Il est important que les investisseurs aient conscience de cette vulnérabilité des stratégies à faible volatilité, mais ils ne doivent pas pour autant la considérer comme une fatalité, car le rallye de ces valeurs « growth » ne s’accompagne pas d’une amélioration des fondamentaux. En effet, ces rallyes sont alimentés par une expansion massive des multiples, qui finissent par revenir à la moyenne. Les stratégies à faible volatilité sont donc des phénomènes d’exubérance éphémères, et bien qu’elles puissent entraîner d’importantes sous-performances à court terme, ce positionnement finit par payer, selon nous.

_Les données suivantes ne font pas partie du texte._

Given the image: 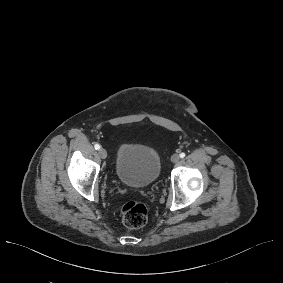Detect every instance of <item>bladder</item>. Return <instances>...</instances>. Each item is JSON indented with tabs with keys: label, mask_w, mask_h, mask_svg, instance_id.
<instances>
[{
	"label": "bladder",
	"mask_w": 283,
	"mask_h": 283,
	"mask_svg": "<svg viewBox=\"0 0 283 283\" xmlns=\"http://www.w3.org/2000/svg\"><path fill=\"white\" fill-rule=\"evenodd\" d=\"M160 154L150 146L122 141L115 160V172L122 184L147 187L158 177Z\"/></svg>",
	"instance_id": "bladder-1"
}]
</instances>
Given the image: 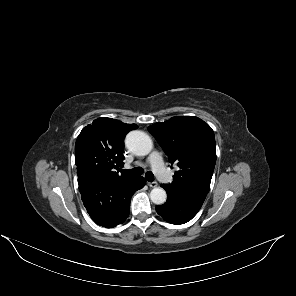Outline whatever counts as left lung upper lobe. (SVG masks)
I'll return each instance as SVG.
<instances>
[{
	"instance_id": "1",
	"label": "left lung upper lobe",
	"mask_w": 296,
	"mask_h": 296,
	"mask_svg": "<svg viewBox=\"0 0 296 296\" xmlns=\"http://www.w3.org/2000/svg\"><path fill=\"white\" fill-rule=\"evenodd\" d=\"M148 130L157 139L169 161L179 170L166 191L206 197L216 163L215 137L211 127L193 116H176Z\"/></svg>"
}]
</instances>
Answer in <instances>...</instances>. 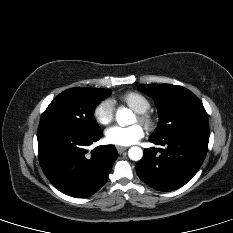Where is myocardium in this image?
I'll return each mask as SVG.
<instances>
[{"label":"myocardium","instance_id":"f54148a6","mask_svg":"<svg viewBox=\"0 0 233 233\" xmlns=\"http://www.w3.org/2000/svg\"><path fill=\"white\" fill-rule=\"evenodd\" d=\"M137 120L148 130L152 131L156 128L157 119L155 115L149 111L137 113Z\"/></svg>","mask_w":233,"mask_h":233}]
</instances>
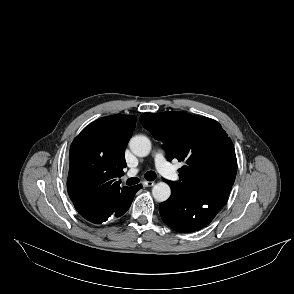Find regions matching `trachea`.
Returning <instances> with one entry per match:
<instances>
[{"label":"trachea","instance_id":"3493384b","mask_svg":"<svg viewBox=\"0 0 294 294\" xmlns=\"http://www.w3.org/2000/svg\"><path fill=\"white\" fill-rule=\"evenodd\" d=\"M145 178L148 180V181H153L156 179V173L154 171H148L146 174H145ZM139 179L138 178H129L127 181H126V184L127 185H135L137 183H139Z\"/></svg>","mask_w":294,"mask_h":294}]
</instances>
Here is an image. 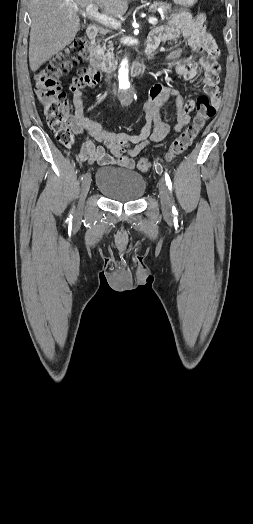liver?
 <instances>
[{"mask_svg": "<svg viewBox=\"0 0 253 524\" xmlns=\"http://www.w3.org/2000/svg\"><path fill=\"white\" fill-rule=\"evenodd\" d=\"M94 4L107 15L120 17L128 0H30L29 64L32 71L68 46L80 28L78 12Z\"/></svg>", "mask_w": 253, "mask_h": 524, "instance_id": "obj_1", "label": "liver"}]
</instances>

Elles ont également tendance à être pénalisées lorsque les titres en détresse rebondissent. Ce type de rallye (que l’on qualifie de « junk rallie ») est souvent plus éphémère que celui des valeurs « growth » évoqué ci-dessus, mais il présente de nombreuses similarités d’un point de vue factoriel. Les valeurs concernées ont tendance à être caractérisées par une forte incertitude, de faibles dividendes, un besoin d’argent frais et une faible rentabilité.
Par conséquent, en plus d’être un phénomène d’exubérance éphémère, les stratégies à faible volatilité constituent également de mauvais positionnements à court terme. Ces caractéristiques expliquent les sous-performances les plus marquées des stratégies à faible volatilité, mais mettent aussi en évidence le principal risque que les investisseurs doivent accepter pour récolter la prime de faible volatilité à long terme.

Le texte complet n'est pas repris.